Instructions to follow: The job is to output each record exactly as it stands, pictures excluded.

(Data entries)

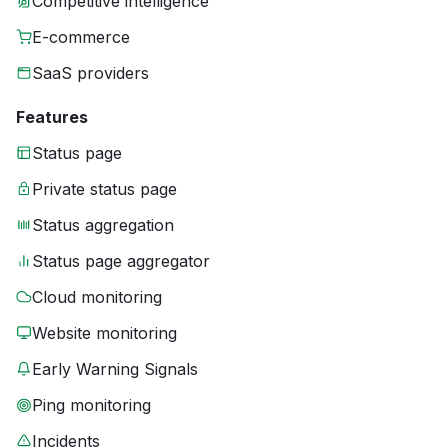
Competitive intelligence
E-commerce
SaaS providers
Features
Status page
Private status page
Status aggregation
Status page aggregator
Cloud monitoring
Website monitoring
Early Warning Signals
Ping monitoring
Incidents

Response to this exercise:
Competitive intelligence
E-commerce
SaaS providers
Features
Status page
Private status page
Status aggregation
Status page aggregator
Cloud monitoring
Website monitoring
Early Warning Signals
Ping monitoring
Incidents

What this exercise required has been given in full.